(INFORMATION SHOWN begins)

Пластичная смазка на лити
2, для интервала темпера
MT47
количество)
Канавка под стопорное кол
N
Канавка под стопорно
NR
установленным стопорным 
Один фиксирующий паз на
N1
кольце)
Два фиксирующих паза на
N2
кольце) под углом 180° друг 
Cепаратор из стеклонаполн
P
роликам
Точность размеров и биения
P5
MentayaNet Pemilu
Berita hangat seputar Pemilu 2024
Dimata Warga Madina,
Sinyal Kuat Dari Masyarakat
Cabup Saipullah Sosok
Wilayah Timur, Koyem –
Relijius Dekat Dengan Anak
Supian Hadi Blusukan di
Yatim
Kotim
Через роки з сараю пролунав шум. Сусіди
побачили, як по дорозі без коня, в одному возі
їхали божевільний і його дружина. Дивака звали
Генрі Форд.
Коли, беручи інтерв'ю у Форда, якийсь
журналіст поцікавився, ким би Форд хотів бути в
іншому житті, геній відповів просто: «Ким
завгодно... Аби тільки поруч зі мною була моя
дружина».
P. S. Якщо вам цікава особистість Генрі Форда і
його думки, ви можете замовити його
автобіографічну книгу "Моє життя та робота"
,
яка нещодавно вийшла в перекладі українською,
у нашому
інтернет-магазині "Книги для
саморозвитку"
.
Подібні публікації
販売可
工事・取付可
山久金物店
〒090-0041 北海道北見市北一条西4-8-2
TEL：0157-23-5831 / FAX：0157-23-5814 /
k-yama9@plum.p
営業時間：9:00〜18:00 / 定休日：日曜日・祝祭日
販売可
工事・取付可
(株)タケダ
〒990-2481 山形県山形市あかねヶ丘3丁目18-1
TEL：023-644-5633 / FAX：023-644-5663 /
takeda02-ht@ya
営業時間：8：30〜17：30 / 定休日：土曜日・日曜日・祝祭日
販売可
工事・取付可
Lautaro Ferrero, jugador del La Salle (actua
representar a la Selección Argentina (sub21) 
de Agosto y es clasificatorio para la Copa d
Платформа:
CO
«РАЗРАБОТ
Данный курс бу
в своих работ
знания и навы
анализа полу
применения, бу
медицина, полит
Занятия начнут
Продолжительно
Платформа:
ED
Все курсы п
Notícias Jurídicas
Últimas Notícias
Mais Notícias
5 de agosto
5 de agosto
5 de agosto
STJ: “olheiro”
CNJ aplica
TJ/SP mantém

(INFORMATION SHOWN ends)

TASK REQUIREMENTS: In the records above, find each line with the word "Notícias" and copy it out.

WRITTEN ANSWER:
Notícias Jurídicas
Últimas Notícias
Mais Notícias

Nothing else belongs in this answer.